SHYLOCK.--Quoi! y aura-t-il des masques? Écoutez-moi, Jessica. Fermez bien mes portes; et lorsque vous entendrez le tambour, et le détestable criaillement du fifre au cou tors, n'allez pas vous hisser aux fenêtres, ni montrer votre tête en public sur la rue, pour regarder des fous de chrétiens aux visages vernis: mais bouchez bien les oreilles de ma maison; je veux dire les fenêtres: que le son de ces vaines folies n'entre pas dans ma grave maison.--Par le bâton de Jacob, je jure que je ne me sens nulle envie d'aller ce soir à un festin en ville; cependant j'irai.--Vous, drôle, prenez les devants, et annoncez que je vais y aller.

LANCELOT.--Je vais vous précéder, monsieur. (Bas à Jessica.) Maîtresse, malgré tout ce qu'il dit, regardez à la fenêtre; vous verrez approcher un chrétien, qui mérite bien les regards d'une Juive.

(Lancelot sort.)

SHYLOCK.--Hé! que vous dit cet imbécile de la race d'Agar?

JESSICA.--Il me disait: Adieu, maîtresse; rien de plus.

SHYLOCK.--Ce Jeannot-là8 est assez bon homme, mais gros mangeur, lent au projet comme une vraie tortue, et dormant dans le jour plus qu'un chat sauvage. Les frelons ne bâtissent pas dans ma ruche: ainsi je me sépare de lui, pour le céder à un homme que je veux qu'il aide à dépenser promptement l'argent qu'il m'a emprunté.--Allons, Jessica, rentrez. Peut-être reviendrai-je sur-le-champ. Faites ce que je vous recommande: fermez les portes sur vous. Bien attaché, bien retrouvé: c'est un proverbe qui ne vieillit point pour un esprit économe.

(Il sort.)

JESSICA.--Adieu.--Et, si la fortune ne m'est pas contraire, j'ai perdu un père, et vous une fille.

(Elle sort.)

Note 8: (retour) The Patch. Patch était, à ce qu'il paraît, le fou du cardinal Wolsey, dont le nom était devenu proverbial comme l'est parmi nous celui de Jeannot ou de Jocrisse.

SCÈNE VI

Toujours au même lieu.

GRATIANO ET SALARINO masqués.


GRATIANO.--Voici le hangar sous lequel Lorenzo nous a dit de l'attendre.

SALARINO.--L'heure qu'il nous avait donnée est presque passée.

GRATIANO.--Et il est bien étonnant qu'il tarde autant; car les amoureux devancent toujours l'horloge.

SALARINO.--Oh! les pigeons de Vénus volent dix fois plus vite pour sceller de nouveaux liens d'amour, qu'ils n'ont coutume de faire pour rester fidèles à leurs anciens engagements.

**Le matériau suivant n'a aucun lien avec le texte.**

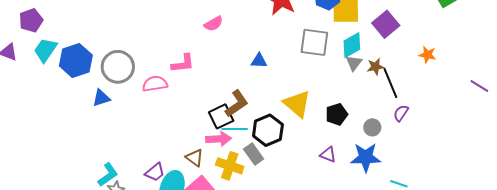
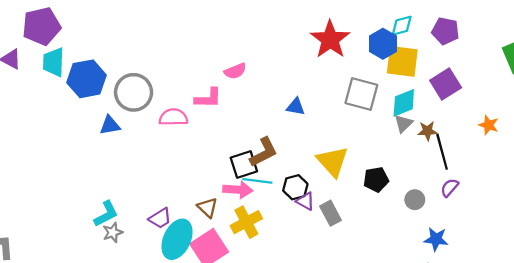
purple pentagon: (31, 20) -> (41, 26), size x1.4
pink semicircle: (214, 24) -> (235, 71), moved
cyan trapezoid: (45, 50) -> (53, 62), turned -40
black hexagon: (268, 130) -> (295, 187), size x0.7
gray rectangle: (254, 154) -> (331, 213), moved
purple triangle: (328, 155) -> (305, 201), moved
blue star: (366, 157) -> (436, 239), moved, size x0.7
yellow cross: (230, 166) -> (246, 222), turned 36

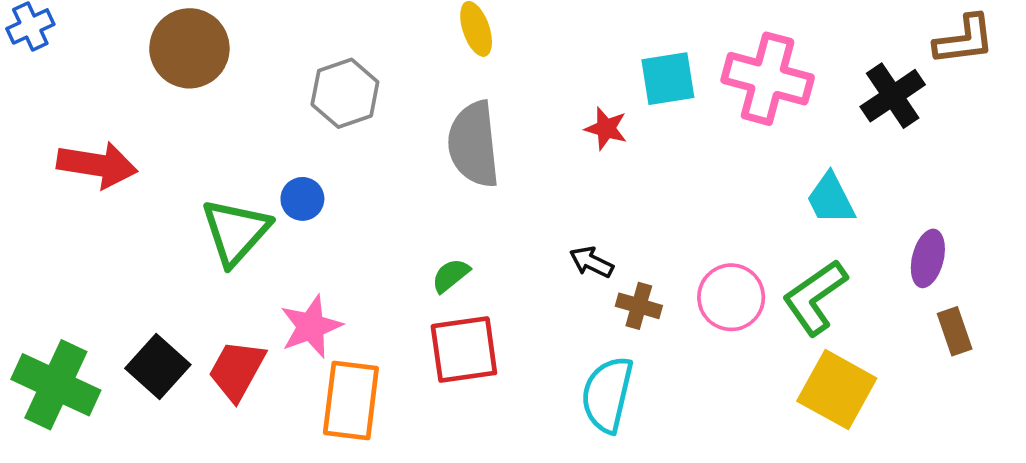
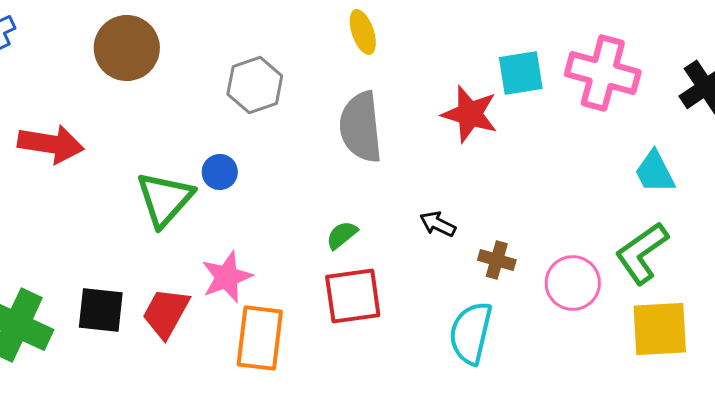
red star: (606, 128) -> (470, 114), size x1.6
black arrow: (591, 262) -> (438, 224), moved
pink circle: (731, 297) -> (573, 283), moved
black square: (158, 367) -> (101, 310), turned -36
yellow square: (837, 390) -> (660, 329), turned -32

GRATIANO.--Cela sera toujours vrai: quel convive se lève d'une table avec cet appétit aigu qu'il sentait en s'y asseyant? Où est le cheval qui revienne sur les ennuyeuses traces de la route qu'il a parcourue, avec le feu qu'il avait en partant? Pour tous les biens de ce monde, il y a plus d'ardeur dans la poursuite que dans la jouissance. Voyez comme, semblable au jeune homme ou à l'enfant prodigue, le navire sort pavoisé de son port natal, embrassé et caressé par la brise libertine; et voyez comme il revient, également semblable à l'enfant prodigue, les côtes creusées par les injures de l'air, les voiles en lambeaux, desséché, délabré et appauvri par le libertinage de la brise.

(Entre Lorenzo.)

SALARINO.--Ah! voici Lorenzo!--Nous continuerons dans un autre moment.

LORENZO.--Chers amis, pardon d'avoir tardé si longtemps. Ce n'est pas moi, ce sont mes affaires qui vous ont fait attendre. Quand il vous prendra fantaisie de voler des épouses, je vous promets de faire le guet aussi longtemps pour vous.--Approchez; c'est ici la demeure de mon beau-père le Juif.--Holà, holà, quelqu'un!

(Jessica paraît à la fenêtre déguisée en page.)

JESSICA.--Qui êtes-vous? Nommez-vous, pour plus de certitude; quoique je puisse jurer de vous connaître à votre voix.

LORENZO.--Lorenzo, ton bien-aimé.

JESSICA.--C'est Lorenzo, bien sûr; et mon bien-aimé, bien vrai; car quel autre aimé-je autant? et quel autre que vous, Lorenzo, sait si je suis votre amante?

LORENZO.--Le ciel et ton coeur sont témoins que tu l'es.

JESSICA.--Tenez, prenez cette cassette; elle en vaut la peine. Je suis bien aise qu'il soit nuit, et que vous ne me voyiez point; car je suis honteuse de mon déguisement: mais l'Amour est aveugle, et les amants ne peuvent voir les charmantes folies qu'ils font eux-mêmes: s'ils les pouvaient apercevoir, Cupidon lui-même rougirait de me voir ainsi transformée en garçon.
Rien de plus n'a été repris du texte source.